• ACTIVITY
Find how many lines in the material below contain the word "What" and give only that number.

• EXERCISE DATA
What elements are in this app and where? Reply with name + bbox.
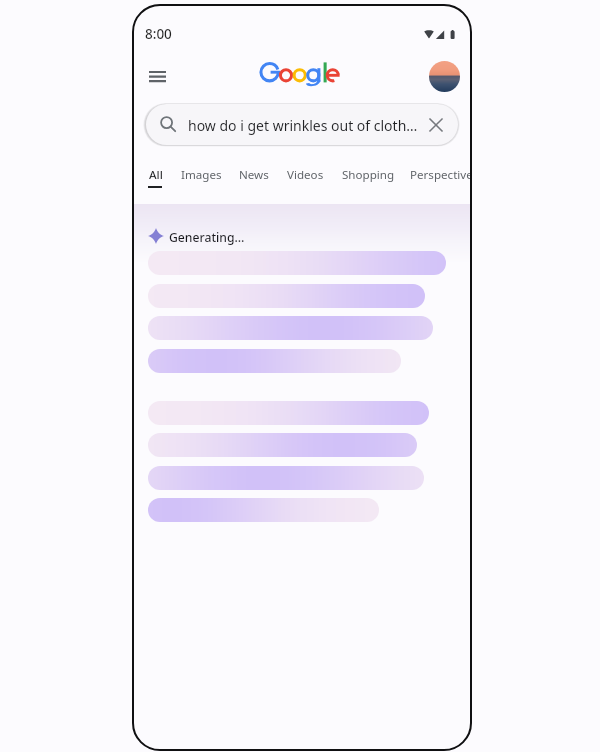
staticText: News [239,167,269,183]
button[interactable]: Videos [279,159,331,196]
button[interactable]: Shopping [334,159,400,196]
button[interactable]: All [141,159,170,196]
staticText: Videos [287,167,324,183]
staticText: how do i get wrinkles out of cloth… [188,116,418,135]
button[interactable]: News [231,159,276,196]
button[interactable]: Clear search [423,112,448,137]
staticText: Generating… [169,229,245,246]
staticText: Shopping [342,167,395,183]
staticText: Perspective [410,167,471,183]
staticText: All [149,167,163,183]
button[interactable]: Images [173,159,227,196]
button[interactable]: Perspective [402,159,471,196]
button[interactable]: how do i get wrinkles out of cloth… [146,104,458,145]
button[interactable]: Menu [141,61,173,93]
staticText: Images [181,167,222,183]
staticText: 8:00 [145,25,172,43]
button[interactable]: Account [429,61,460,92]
--
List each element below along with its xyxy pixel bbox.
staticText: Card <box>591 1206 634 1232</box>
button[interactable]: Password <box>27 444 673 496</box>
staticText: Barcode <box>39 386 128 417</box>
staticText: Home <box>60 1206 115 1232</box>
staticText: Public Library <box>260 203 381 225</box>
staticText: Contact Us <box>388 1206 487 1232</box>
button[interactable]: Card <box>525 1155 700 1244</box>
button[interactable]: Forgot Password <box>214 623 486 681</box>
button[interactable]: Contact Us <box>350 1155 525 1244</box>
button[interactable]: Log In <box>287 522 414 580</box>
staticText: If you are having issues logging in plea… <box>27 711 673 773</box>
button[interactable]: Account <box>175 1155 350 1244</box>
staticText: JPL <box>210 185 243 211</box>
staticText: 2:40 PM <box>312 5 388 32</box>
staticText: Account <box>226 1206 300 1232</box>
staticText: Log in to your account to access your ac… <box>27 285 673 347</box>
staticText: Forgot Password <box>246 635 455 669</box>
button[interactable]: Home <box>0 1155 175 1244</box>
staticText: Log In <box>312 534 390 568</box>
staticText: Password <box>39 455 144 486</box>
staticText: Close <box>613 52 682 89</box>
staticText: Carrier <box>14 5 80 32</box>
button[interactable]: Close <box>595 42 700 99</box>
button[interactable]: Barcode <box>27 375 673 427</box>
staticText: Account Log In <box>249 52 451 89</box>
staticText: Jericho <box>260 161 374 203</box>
==
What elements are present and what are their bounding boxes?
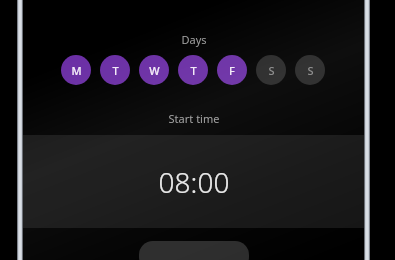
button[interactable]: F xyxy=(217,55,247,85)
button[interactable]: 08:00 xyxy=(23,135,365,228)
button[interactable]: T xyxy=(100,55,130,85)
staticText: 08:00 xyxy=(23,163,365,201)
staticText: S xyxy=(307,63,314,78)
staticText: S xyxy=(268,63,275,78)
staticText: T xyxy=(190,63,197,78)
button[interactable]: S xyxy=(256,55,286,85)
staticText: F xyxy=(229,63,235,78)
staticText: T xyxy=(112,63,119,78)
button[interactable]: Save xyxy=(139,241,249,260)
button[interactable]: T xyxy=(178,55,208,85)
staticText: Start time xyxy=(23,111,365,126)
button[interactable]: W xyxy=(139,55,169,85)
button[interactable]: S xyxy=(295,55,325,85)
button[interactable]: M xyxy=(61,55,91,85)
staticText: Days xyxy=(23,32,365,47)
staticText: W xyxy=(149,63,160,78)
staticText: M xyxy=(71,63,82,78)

• RESULT OF THE TASK
2